+++ Data +++
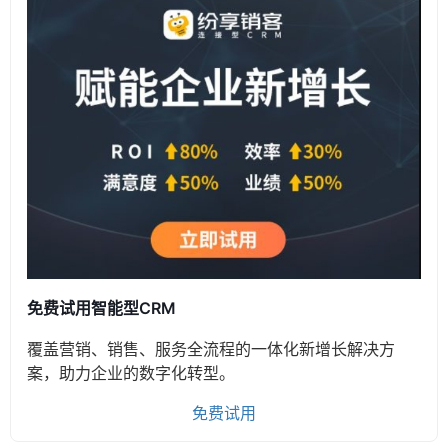
免费试用智能型CRM
覆盖营销、销售、服务全流程的一体化新增长解决方
案，助力企业的数字化转型。
免费试用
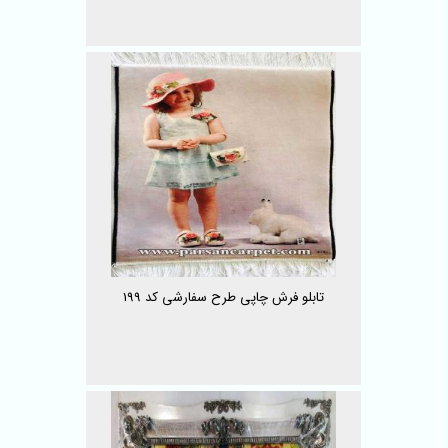
تابلو فرش چاپی طرح سفارشی کد 199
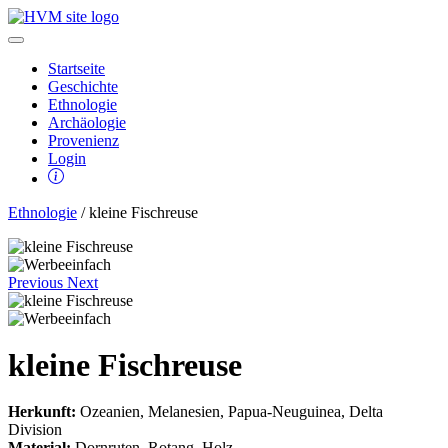
Startseite
Geschichte
Ethnologie
Archäologie
Provenienz
Login
Ethnologie
/ kleine Fischreuse
Previous
Next
kleine Fischreuse
Herkunft:
Ozeanien, Melanesien, Papua-Neuguinea, Delta
Division
Material:
Dornruten, Rotang, Holz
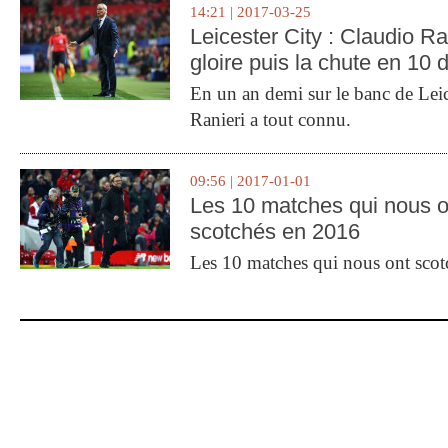
14:21 | 2017-03-25
Leicester City : Claudio Ran
gloire puis la chute en 10 
En un an demi sur le banc de Leic
Ranieri a tout connu.
09:56 | 2017-01-01
Les 10 matches qui nous o
scotchés en 2016
Les 10 matches qui nous ont sco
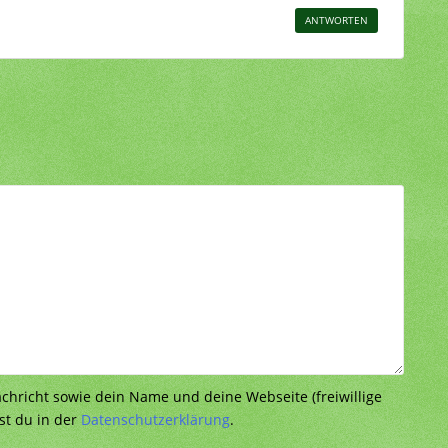
ANTWORTEN
richt sowie dein Name und deine Webseite (freiwillige
st du in der
Datenschutzerklärung
.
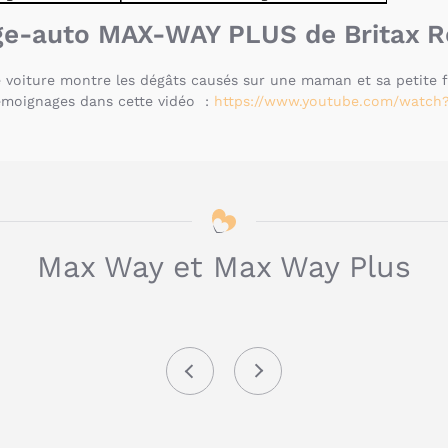
iège-auto MAX-WAY PLUS de Britax 
oiture montre les dégâts causés sur une maman et sa petite fi
émoignages dans cette vidéo :
https://www.youtube.com/watch?
Max Way et Max Way Plus
Précédent
Suivant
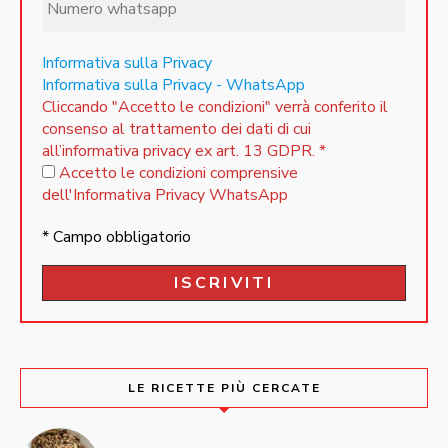
Informativa sulla Privacy
Informativa sulla Privacy - WhatsApp
Cliccando "Accetto le condizioni" verrà conferito il
consenso al trattamento dei dati di cui
all’informativa privacy ex art. 13 GDPR.
*
Accetto le condizioni comprensive
dell'Informativa Privacy WhatsApp
* Campo obbligatorio
LE RICETTE PIÙ CERCATE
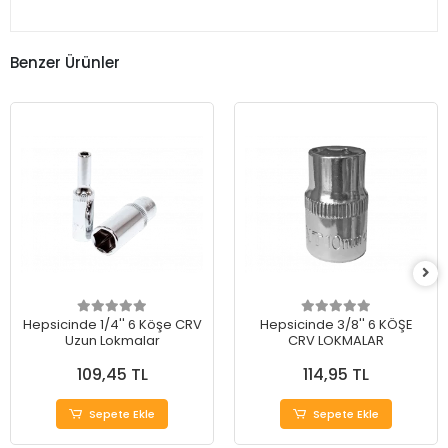
Benzer Ürünler
Hepsicinde 1/4'' 6 Köşe CRV
Hepsicinde 3/8'' 6 KÖŞE
Uzun Lokmalar
CRV LOKMALAR
109,45 TL
114,95 TL
Sepete Ekle
Sepete Ekle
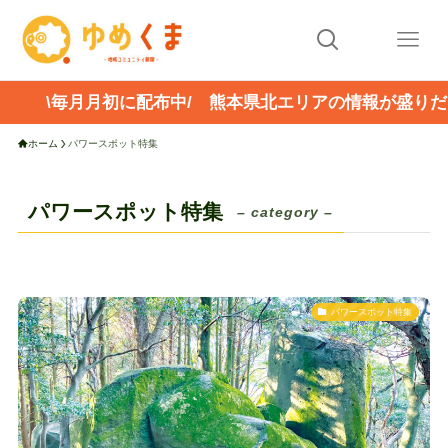
\毎月月初に配布中/ 熊本県北エリアの情報が盛りだ
ホーム
パワースポット特集
パワースポット特集
– category –
パワースポット特集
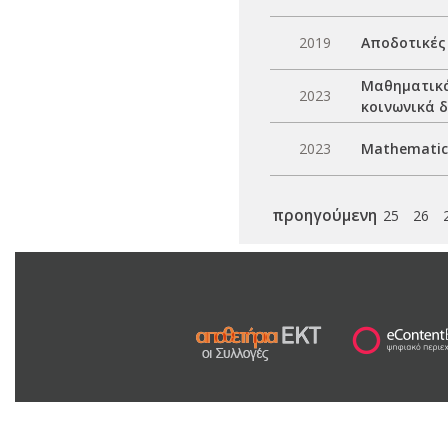
2019
Αποδοτικές
Μαθηματικά
2023
κοινωνικά 
2023
Mathematica
προηγούμενη
25
26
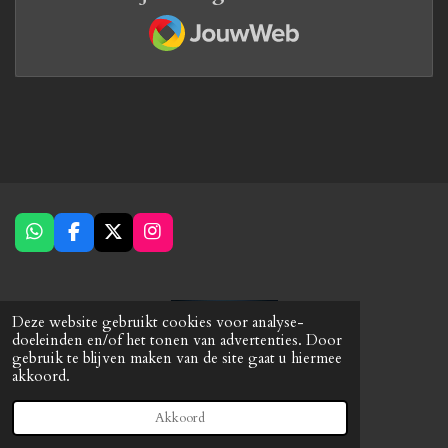
JouwWeb
W
F
X
I
h
a
n
a
c
s
t
e
t
s
b
a
Deze website gebruikt cookies voor analyse-
A
o
g
doeleinden en/of het tonen van advertenties. Door
p
o
r
gebruik te blijven maken van de site gaat u hiermee
p
k
a
akkoord.
© 2023 - 2026 Caps-Products
m
Powered by
JouwWeb
Akkoord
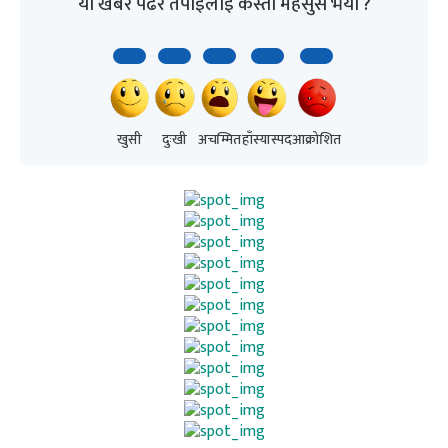
यो खबर पढेर तपाईलाई कस्तो महसुस भयो ?
खुसी
दुःखी
अचम्मित
हाँस्यास्पद
आक्रोशित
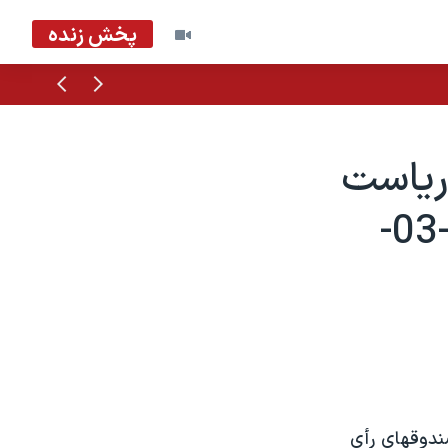
پخش زنده
قبلی
بعدی
رياست
جمهوری در ده ايالت آمريکا - 2004-03-
صندوقهای رأی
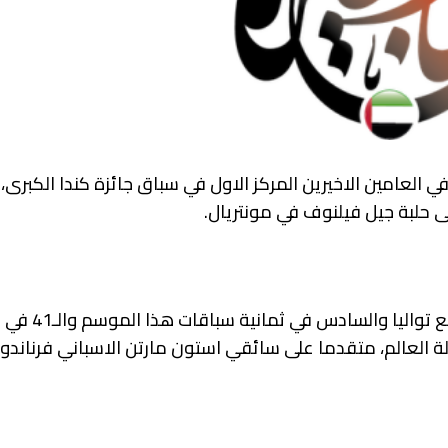
العامين الاخيرين المركز الاول في سباق جائزة كندا الكبرى، 
لى حلبة جيل فيلنوف في مونتريال.
افية، فريقه ريد بول الى فوزه الـ100 في بطولة العالم، متقدما على سائقي استون مارتن الاسباني فرن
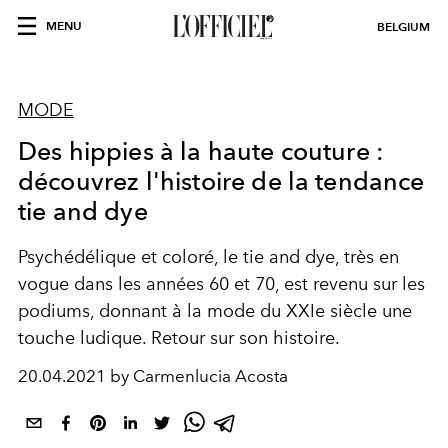
MENU
BELGIUM
MODE
Des hippies à la haute couture :
découvrez l'histoire de la tendance
tie and dye
Psychédélique et coloré, le tie and dye, très en
vogue dans les années 60 et 70, est revenu sur les
podiums, donnant à la mode du XXIe siècle une
touche ludique. Retour sur son histoire.
20.04.2021 by Carmenlucia Acosta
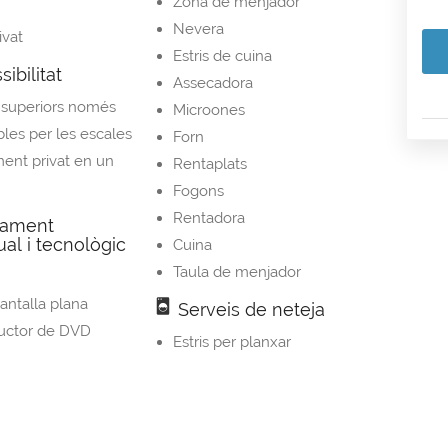
Zona de menjador
Nevera
ivat
Estris de cuina
ibilitat
Assecadora
 superiors només
Microones
bles per les escales
Forn
ent privat en un
Rentaplats
Fogons
Rentadora
pament
ual i tecnològic
Cuina
Taula de menjador
antalla plana
Serveis de neteja
uctor de DVD
Estris per planxar
Zona d'estar
Zona d'estar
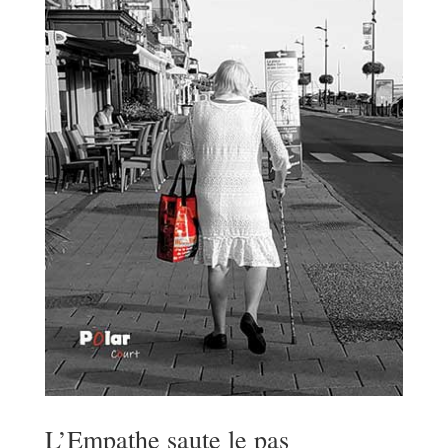
L’Empathe saute le pas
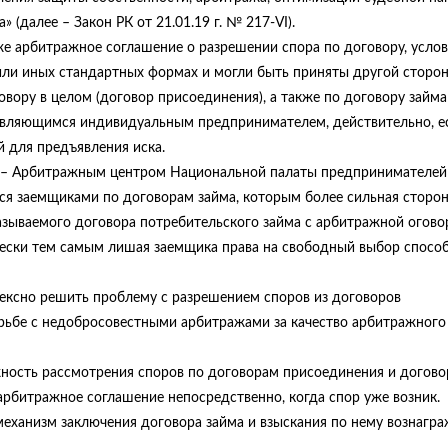
(далее – Закон РК от 21.01.19 г. № 217-VI).
аже арбитражное соглашение о разрешении спора по договору, усло
или иных стандартных формах и могли быть приняты другой сторон
вору в целом (договор присоединения), а также по договору займ
являющимся индивидуальным предпринимателем, действительно, е
 для предъявления иска.
 – Арбитражным центром Национальной палаты предпринимателей
хся заемщиками по договорам займа, которым более сильная сторо
азываемого договора потребительского займа с арбитражной огово
чески тем самым лишая заемщика права на свободный выбор спосо
ексно решить проблему с разрешением споров из договоров
орьбе с недобросовестными арбитражами за качество арбитражного
ность рассмотрения споров по договорам присоединения и догов
 арбитражное соглашение непосредственно, когда спор уже возник.
механизм заключения договора займа и взыскания по нему вознагр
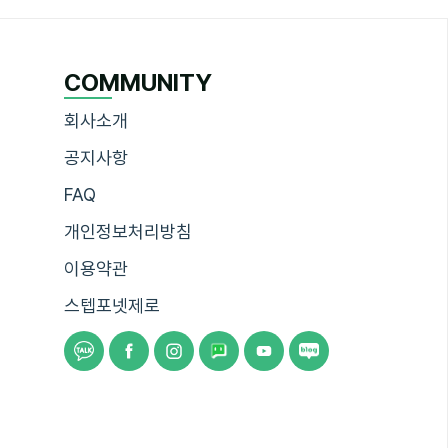
COMMUNITY
회사소개
공지사항
FAQ
개인정보처리방침
이용약관
스텝포넷제로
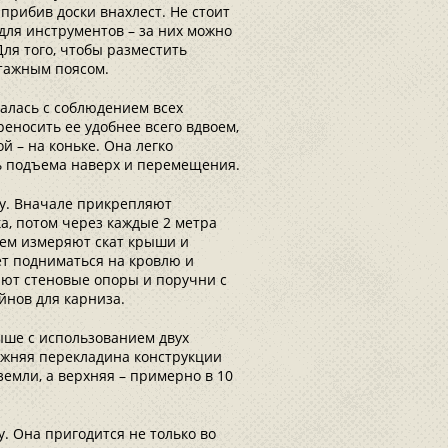
 прибив доски внахлест. Не стоит
для инструментов – за них можно
Для того, чтобы разместить
тажным поясом.
алась с соблюдением всех
реносить ее удобнее всего вдвоем,
й – на коньке. Она легко
ть подъема наверх и перемещения.
у. Вначале прикрепляют
а, потом через каждые 2 метра
тем измеряют скат крыши и
ет подниматься на кровлю и
яют стеновые опоры и поручни с
йнов для карниза.
ыше с использованием двух
ижняя перекладина конструкции
земли, а верхняя – примерно в 10
. Она пригодится не только во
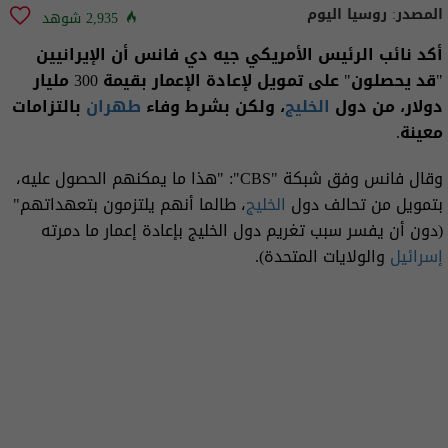
المصدر:
روسيا اليوم
2,935 شوهد
أكد نائب الرئيس الأمريكي جيه دي فانس أن الإيرانيين
"قد يحصلون" على تمويل لإعادة الإعمار بقيمة 300 مليار
دولار، من دول
الخليج
، ولكن بشرط وفاء
طهران
بالتزامات
معينة.
وقال فانس وفق شبكة "CBS": "هذا ما يمكنهم الحصول عليه،
بتمويل من تحالف دول
الخليج
، طالما أنهم يلتزمون بتعهداتهم"
(دون أن يفسر سبب تغريم دول الخليج بإعادة إعمار ما دمرته
إسرائيل
والولايات المتحدة).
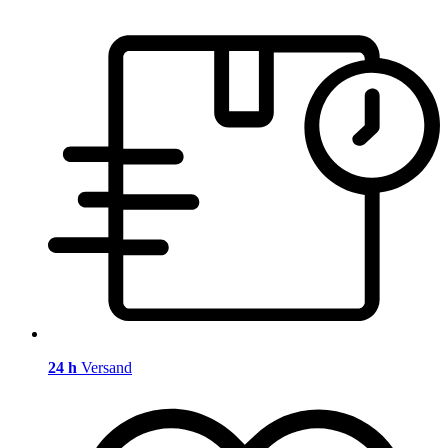
24 h
Versand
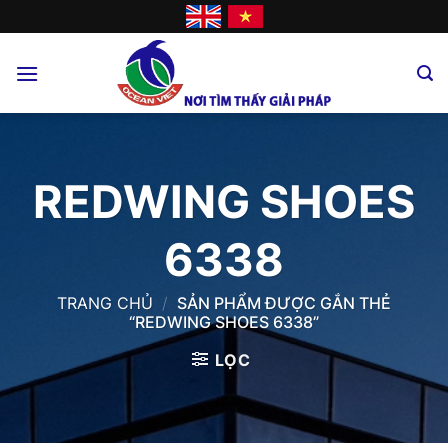
Skip
to
content
REDWING SHOES
6338
TRANG CHỦ
/
SẢN PHẨM ĐƯỢC GẮN THẺ
“REDWING SHOES 6338”
LỌC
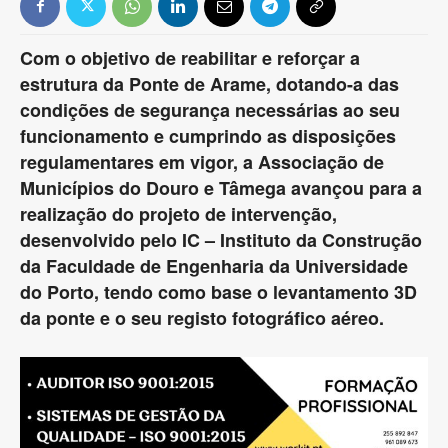
Com o objetivo de reabilitar e reforçar a
estrutura da Ponte de Arame, dotando-a das
condições de segurança necessárias ao seu
funcionamento e cumprindo as disposições
regulamentares em vigor, a Associação de
Municípios do Douro e Tâmega avançou para a
realização do projeto de intervenção,
desenvolvido pelo IC – Instituto da Construção
da Faculdade de Engenharia da Universidade
do Porto, tendo como base o levantamento 3D
da ponte e o seu registo fotográfico aéreo.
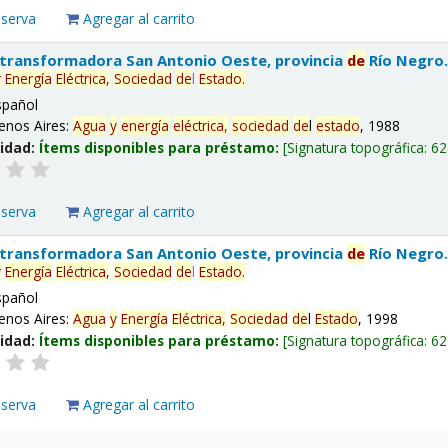
eserva
Agregar al carrito
 transformadora San Antonio Oeste, provincia
de
Río Negro
y
Energía
Eléctrica,
Sociedad
de
l
Estado
.
spañol
enos Aires:
Agua
y
energía
eléctrica,
sociedad
de
l
estado
, 1988
lidad:
Ítems disponibles para préstamo:
Signatura topográfica:
62
eserva
Agregar al carrito
 transformadora San Antonio Oeste, provincia
de
Río Negro
y
Energía
Eléctrica,
Sociedad
de
l
Estado
.
spañol
enos Aires:
Agua
y
Energía
Eléctrica,
Sociedad
de
l
Estado
, 1998
lidad:
Ítems disponibles para préstamo:
Signatura topográfica:
62
eserva
Agregar al carrito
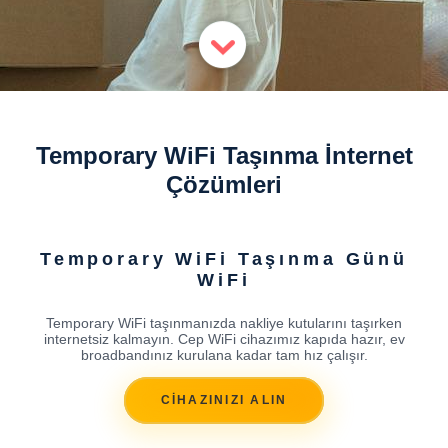
Temporary WiFi Taşınma İnternet
Çözümleri
Temporary WiFi Taşınma Günü
WiFi
Temporary WiFi taşınmanızda nakliye kutularını taşırken
internetsiz kalmayın. Cep WiFi cihazımız kapıda hazır, ev
broadbandınız kurulana kadar tam hız çalışır.
CİHAZINIZI ALIN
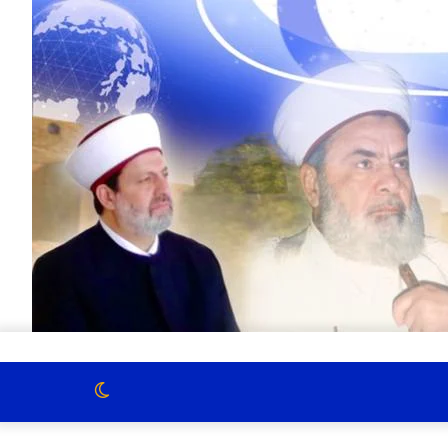
الوضع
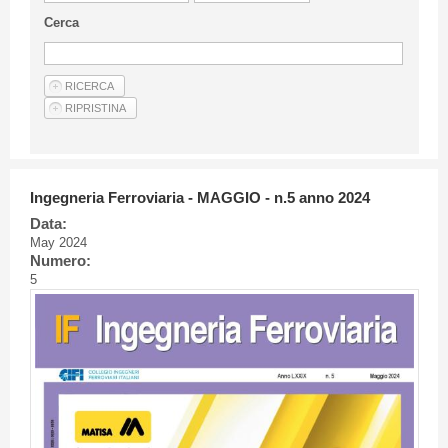
Guideline for authors
Cerca
Privacy & Policy
Articles
Shop
Suppliers of products and services
Ingegneria Ferroviaria - MAGGIO - n.5 anno 2024
Data:
May 2024
Numero:
5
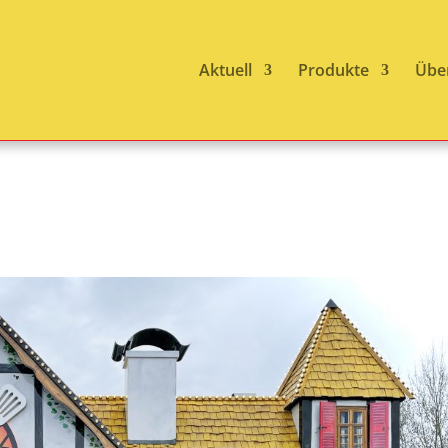
Aktuell
Produkte
Übe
+++
• **Exercise prompt**
Scan the lines above, and whenever one holds the string "histoire", copy it.

• **Response to the task**
découvrez l'histoire de la tendance
touche ludique. Retour sur son histoire.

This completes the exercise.